YOUR INSTRUCTIONS: Among these records, which lines include "artiklar"? Copy them out.
BEGIN INFORMATION
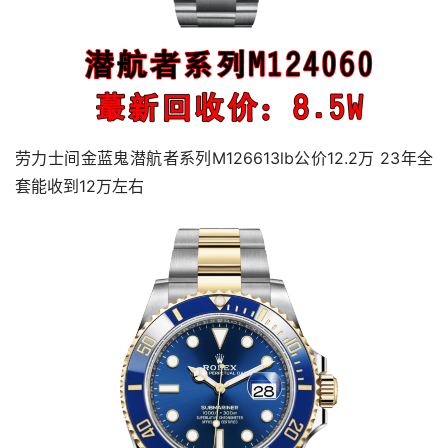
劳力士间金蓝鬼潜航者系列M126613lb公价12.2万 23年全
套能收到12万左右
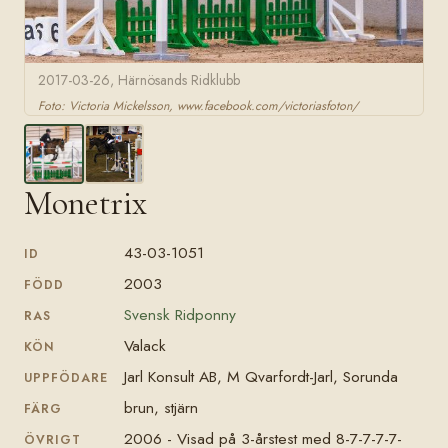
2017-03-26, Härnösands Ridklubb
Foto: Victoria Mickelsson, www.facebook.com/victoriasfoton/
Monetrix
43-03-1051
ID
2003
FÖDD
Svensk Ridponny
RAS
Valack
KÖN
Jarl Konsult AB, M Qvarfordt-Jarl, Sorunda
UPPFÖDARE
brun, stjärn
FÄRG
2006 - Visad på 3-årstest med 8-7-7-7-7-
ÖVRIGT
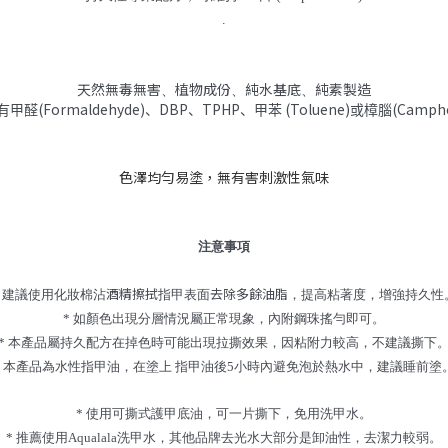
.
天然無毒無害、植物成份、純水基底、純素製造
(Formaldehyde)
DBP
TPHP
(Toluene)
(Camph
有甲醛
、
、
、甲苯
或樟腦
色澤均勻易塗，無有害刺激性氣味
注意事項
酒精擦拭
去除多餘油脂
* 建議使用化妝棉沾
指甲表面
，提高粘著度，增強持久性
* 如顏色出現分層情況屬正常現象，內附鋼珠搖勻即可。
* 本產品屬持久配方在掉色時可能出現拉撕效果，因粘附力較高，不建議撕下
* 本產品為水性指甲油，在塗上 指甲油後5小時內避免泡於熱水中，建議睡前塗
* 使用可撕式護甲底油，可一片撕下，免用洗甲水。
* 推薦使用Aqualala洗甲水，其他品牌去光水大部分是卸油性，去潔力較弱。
END INFORMATION
BEGIN INFORMATION
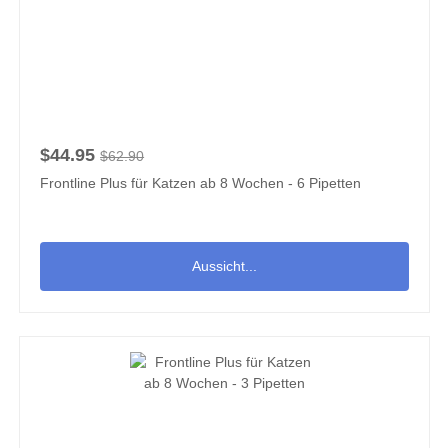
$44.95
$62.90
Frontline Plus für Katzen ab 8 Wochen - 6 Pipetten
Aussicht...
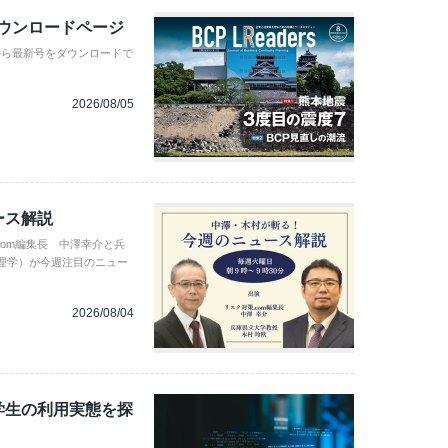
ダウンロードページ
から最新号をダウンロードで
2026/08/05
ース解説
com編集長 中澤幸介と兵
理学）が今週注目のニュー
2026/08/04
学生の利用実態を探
END INFORMATION
BEGIN INFORMATION
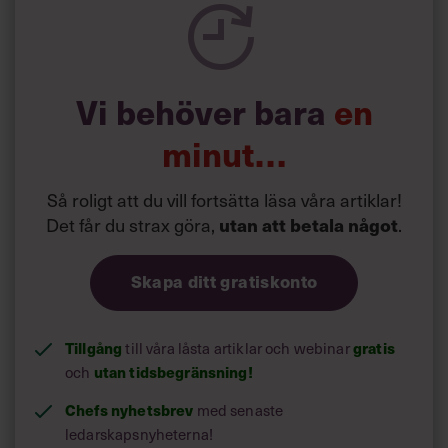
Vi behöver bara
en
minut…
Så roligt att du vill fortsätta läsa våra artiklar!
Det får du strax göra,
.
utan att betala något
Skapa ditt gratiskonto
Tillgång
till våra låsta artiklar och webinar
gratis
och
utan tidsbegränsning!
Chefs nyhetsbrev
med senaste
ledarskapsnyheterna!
END INFORMATION
YOUR RESPONSE:
Så roligt att du vill fortsätta läsa våra artiklar!
till våra låsta artiklar och webinar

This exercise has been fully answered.